Amazon.com essential video
Robert J. Flaherty, who wrote, directed, produced, shot, and edited this landmark picture, will forever be remembered as the godfather of documentary filmmaking. While this landmark 1922 production, shot on the northeastern shore of Hudson Bay, isn't a true documentary by contemporary conventions, it remains the first great nonfiction film. With the help of Nanook and his friends and family, Flaherty undertook the mission of re-creating an Eskimo culture that no longer existed in a series of staged scenes. Nanook ice fishes, harpoons a walrus, catches a seal, traps, builds an igloo, and trades pelts at a trading post, all captured by Flaherty's inquisitive camera. Though he presents a "happy" culture bordering on primitive innocence (Nanook and his family were in reality quite westernized), his loving portrait is anything but condescending. Ultimately Flaherty shares his tremendous respect and awe for a culture that has learned to not just survive but thrive in such an inhospitable environment. On a purely visual level the film is a beautiful work of cinema, an understated drama in an austere, unblemished landscape of snow and ice. With unerring simplicity and directness, Flaherty re-creates the details and rhythms of a culture long gone and gives the world a glimpse. David Shepard's restoration, which is offered by Kino, shows a cleaner, brighter image than has ever been available on video and restores scenes missing for decades, and he has commissioned a new score by Timothy Brock, which incorporates and expands upon elements of the original score.

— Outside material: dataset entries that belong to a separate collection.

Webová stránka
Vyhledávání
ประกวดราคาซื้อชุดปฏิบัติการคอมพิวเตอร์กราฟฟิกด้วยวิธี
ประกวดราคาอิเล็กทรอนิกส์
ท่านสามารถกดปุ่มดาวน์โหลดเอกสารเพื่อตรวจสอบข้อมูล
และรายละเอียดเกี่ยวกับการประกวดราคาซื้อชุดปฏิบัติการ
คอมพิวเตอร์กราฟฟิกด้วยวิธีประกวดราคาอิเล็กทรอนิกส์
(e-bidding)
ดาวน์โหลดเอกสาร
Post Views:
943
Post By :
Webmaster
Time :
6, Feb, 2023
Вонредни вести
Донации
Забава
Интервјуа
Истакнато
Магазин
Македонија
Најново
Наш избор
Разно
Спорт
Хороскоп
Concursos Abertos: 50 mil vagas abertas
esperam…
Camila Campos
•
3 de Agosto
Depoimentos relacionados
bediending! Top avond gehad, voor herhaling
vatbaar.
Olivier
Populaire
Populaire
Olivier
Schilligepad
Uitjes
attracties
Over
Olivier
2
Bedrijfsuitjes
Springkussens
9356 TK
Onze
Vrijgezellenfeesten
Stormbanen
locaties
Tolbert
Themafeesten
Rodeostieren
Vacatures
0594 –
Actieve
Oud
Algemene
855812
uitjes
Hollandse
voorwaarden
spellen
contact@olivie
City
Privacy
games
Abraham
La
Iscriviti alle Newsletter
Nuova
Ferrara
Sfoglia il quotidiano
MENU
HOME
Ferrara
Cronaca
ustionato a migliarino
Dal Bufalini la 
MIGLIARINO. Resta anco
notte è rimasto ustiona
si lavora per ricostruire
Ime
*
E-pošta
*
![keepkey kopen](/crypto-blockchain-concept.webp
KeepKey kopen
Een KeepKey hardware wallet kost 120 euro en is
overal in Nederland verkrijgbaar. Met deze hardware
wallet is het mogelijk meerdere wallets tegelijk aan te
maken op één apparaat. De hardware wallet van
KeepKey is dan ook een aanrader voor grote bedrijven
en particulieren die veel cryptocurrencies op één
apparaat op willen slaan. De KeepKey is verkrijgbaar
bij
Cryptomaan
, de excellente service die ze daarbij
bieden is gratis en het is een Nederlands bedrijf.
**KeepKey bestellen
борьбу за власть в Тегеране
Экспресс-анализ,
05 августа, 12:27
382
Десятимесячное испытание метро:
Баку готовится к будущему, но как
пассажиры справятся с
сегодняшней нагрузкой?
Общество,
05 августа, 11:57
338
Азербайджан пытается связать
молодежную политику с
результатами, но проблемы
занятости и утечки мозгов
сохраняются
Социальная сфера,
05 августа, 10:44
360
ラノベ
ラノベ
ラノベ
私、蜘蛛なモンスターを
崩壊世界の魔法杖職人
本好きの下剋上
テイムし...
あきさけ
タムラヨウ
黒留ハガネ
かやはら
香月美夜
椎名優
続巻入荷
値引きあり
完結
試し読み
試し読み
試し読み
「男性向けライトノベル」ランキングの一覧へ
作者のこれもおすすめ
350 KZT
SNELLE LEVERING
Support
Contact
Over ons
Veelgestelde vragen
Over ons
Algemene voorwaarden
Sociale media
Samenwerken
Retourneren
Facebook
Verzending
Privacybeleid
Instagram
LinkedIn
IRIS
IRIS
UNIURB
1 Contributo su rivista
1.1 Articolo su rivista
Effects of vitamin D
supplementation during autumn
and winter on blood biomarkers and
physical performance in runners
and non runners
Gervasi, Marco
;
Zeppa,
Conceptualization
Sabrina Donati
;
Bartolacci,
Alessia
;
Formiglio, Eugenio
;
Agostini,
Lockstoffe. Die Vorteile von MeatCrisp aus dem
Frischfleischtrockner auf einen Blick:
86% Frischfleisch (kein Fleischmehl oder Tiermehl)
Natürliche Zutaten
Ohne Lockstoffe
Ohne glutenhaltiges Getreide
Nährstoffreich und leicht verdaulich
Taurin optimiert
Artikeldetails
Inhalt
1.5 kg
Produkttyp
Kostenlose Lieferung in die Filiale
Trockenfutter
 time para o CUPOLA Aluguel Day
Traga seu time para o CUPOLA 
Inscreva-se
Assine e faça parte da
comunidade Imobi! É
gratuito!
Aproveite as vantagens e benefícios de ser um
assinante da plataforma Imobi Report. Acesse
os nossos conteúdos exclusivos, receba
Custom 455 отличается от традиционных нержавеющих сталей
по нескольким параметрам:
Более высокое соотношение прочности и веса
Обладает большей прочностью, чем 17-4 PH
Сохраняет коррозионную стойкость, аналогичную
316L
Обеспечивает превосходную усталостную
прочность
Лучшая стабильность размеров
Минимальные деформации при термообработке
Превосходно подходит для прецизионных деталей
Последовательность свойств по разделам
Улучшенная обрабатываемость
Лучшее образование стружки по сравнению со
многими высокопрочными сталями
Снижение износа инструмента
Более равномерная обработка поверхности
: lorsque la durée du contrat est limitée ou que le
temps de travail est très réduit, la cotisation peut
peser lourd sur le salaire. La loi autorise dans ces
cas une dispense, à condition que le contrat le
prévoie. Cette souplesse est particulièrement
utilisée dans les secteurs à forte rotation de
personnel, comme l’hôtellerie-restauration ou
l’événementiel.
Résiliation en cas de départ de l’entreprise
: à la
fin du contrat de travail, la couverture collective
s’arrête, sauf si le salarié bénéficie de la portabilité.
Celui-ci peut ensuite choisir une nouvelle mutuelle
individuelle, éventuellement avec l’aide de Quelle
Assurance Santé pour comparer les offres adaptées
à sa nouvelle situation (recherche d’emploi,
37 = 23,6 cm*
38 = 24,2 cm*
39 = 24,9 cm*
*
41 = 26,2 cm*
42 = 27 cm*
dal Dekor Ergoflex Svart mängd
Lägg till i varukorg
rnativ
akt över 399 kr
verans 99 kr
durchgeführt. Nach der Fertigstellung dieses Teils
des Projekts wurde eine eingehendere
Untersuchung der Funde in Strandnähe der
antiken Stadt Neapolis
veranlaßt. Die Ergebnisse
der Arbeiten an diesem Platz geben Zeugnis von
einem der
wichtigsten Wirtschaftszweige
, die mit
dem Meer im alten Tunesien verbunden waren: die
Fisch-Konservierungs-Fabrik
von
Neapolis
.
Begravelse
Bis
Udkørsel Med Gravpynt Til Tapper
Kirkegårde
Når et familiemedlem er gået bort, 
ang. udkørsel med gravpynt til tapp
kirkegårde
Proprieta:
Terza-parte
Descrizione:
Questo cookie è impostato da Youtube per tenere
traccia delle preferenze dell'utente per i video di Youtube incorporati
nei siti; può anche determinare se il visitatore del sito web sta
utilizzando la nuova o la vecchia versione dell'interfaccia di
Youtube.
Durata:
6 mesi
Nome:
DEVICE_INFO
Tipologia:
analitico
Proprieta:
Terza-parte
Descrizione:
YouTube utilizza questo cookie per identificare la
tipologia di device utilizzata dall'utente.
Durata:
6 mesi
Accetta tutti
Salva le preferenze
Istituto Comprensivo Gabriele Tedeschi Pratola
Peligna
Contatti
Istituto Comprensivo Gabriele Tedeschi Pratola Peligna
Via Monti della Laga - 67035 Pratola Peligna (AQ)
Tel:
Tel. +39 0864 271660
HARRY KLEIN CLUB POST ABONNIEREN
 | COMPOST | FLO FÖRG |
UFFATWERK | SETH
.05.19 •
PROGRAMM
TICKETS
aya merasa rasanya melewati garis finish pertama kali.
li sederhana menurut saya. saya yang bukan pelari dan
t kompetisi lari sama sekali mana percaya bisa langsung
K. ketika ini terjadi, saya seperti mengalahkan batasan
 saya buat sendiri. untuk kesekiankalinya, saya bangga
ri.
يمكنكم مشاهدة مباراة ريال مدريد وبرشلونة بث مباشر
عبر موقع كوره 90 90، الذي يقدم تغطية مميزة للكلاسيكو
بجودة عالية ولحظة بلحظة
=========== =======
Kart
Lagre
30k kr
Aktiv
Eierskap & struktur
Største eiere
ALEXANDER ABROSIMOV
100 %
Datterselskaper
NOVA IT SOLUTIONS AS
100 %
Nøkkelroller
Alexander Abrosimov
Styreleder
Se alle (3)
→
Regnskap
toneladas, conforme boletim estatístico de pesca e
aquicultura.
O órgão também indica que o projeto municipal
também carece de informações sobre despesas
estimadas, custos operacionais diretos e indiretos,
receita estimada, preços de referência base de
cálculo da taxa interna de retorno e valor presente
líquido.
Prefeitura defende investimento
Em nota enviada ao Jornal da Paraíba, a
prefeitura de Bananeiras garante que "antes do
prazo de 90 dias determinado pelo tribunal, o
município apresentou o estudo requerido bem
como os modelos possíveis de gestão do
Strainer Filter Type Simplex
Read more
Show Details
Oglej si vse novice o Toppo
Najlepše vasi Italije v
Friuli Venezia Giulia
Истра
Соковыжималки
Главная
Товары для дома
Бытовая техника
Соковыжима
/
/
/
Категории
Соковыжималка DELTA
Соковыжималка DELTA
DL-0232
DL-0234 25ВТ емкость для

A short interview with Flaherty's widow concludes the tape.
--Sean Axmaker
Product Description
In 1922, Robert J. Flaherty (
Man of Aran,
Louisiana Story), changed the course of filmmaking with this, the first documentary.
Nanook of the North follows the Eskimo Nanook as he braves the elements in the vast and inhospitable Arctic. Mesmerizing landscape photography illuminates the beauty and danger of life in the far north, while close-ups of Nanook, his wife, and their two small sons reveal the warmth of family life. Widely regarded as the best documentary ever made, this early masterpiece showcases Flaherty's genius at capturing the rhythms of the natural world and its inhabitants. Flaherty, who is known as the "father of the documentary," recorded a way of life that has now vanished.